Zitat von hugoletteWarum müssen Grundschüler Städtetrips machen? Am besten mit Billigairlines fliegen, bei Airbnb buchen und später in der Nachbarschaft damit "angeben". Ein Wochenende im Harz oder Sauerland ist auch sehr schön, viel Natur und Ruhe. Die Frage ist doch, sind Kurztrips überhaupt nachhaltig? Sind sie nactürlich nicht. Ein Grundschüler muss keine Städtetrips machen!
Ob ein Besuch in Wien mit Kindern sinnvoll ist kann ich nicht beurteilen. Man muss aber nicht unbedingt dorthin fliegen. Wir waren gerade mit dem Nachtzug in Wien. Es waren auch einige Familien unterwegs. Eine entspanntere Art zu reisen gibt es nicht: Abends in Deutschland ein- und mrogens (ausgeschlafen) in Wien aussteigen. Verspätungen muss man nicht befürchten: Der Zug hat endlos Zeit. Und ein Frühstück (Brötchen/Kaffee) ist auch mit drin.
Hamberliner 16.08.2019
5. Re: ins Flugzeug mit Grundschulkindern, muss das sein?
Zitat von hugoletteWarum müssen Grundschüler Städtetrips machen? Am besten mit Billigairlines fliegen, bei Airbnb buchen und später in der Nachbarschaft damit "angeben". Ein Wochenende im Harz oder Sauerland ist auch sehr schön, viel Natur und Ruhe. Die Frage ist doch, sind Kurztrips überhaupt nachhaltig? Sind sie nactürlich nicht. Ein Grundschüler muss keine Städtetrips machen!
Nicht nur das. Klimaschonender als Städte-Kurztrips ist, weniger, aber längere Reisen mit dem eigenen KFZ zu unternehmen und dabei möglichst viele Städte in jeweils einer einzigen einer Reise zu bündeln. Dabei spielt Wien eine wichtige Rolle für Klimaschutz und Zeitersparnis, das war für mich der Hauptgrund Wien zu besuchen: Wer in Norddeutschland wohnt und mit dem KFZ Südosteuropa bereisen möchte kann viel CO2 einsparen, indem er/sie den Autozug der ÖBB von Hamburg-Altona nach Wien-West nimmt bzw. umgekehrt auf dem Rückweg.
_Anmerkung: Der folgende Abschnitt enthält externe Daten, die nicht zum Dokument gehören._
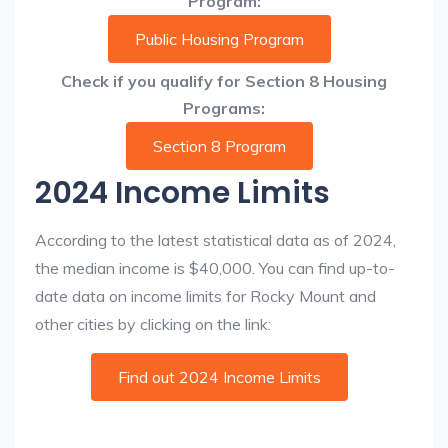
Program:
Public Housing Program
Check if you qualify for Section 8 Housing
Programs:
Section 8 Program
2024 Income Limits
According to the latest statistical data as of 2024,
the median income is $40,000. You can find up-to-
date data on income limits for Rocky Mount and
other cities by clicking on the link:
Find out 2024 Income Limits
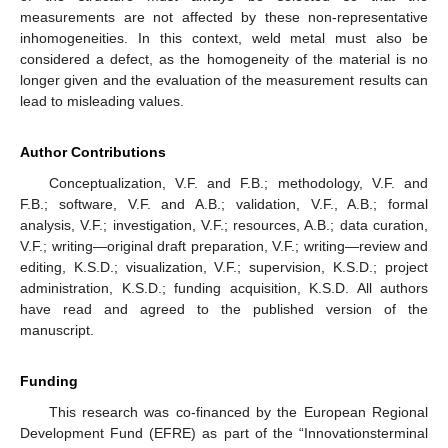
measurements are not affected by these non-representative
inhomogeneities. In this context, weld metal must also be
considered a defect, as the homogeneity of the material is no
longer given and the evaluation of the measurement results can
lead to misleading values.
Author Contributions
Conceptualization, V.F. and F.B.; methodology, V.F. and
F.B.; software, V.F. and A.B.; validation, V.F., A.B.; formal
analysis, V.F.; investigation, V.F.; resources, A.B.; data curation,
V.F.; writing—original draft preparation, V.F.; writing—review and
editing, K.S.D.; visualization, V.F.; supervision, K.S.D.; project
administration, K.S.D.; funding acquisition, K.S.D. All authors
have read and agreed to the published version of the
manuscript.
Funding
This research was co-financed by the European Regional
Development Fund (EFRE) as part of the “Innovationsterminal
Budapest, Odessa, Sofia und Athen - das kann man alles auf ein- und derselben Reise abfahren, und wenn man zur Stressvermeidung einen Puffertag in die Planung einbaut eignet sich dieser optimal, um auf der Rückreise, bevor es wieder auf den Autozug geht, Wien zu besichtigen. Bei dieser Reiseform kann man zwischen den stressigen Städten auch landschaftliche Perlen wie das Donaudelta, das Apuseni-Gebirge, die Sieben Seen in Südwest-Bulgarien oder die Adria-Ostküste genießen.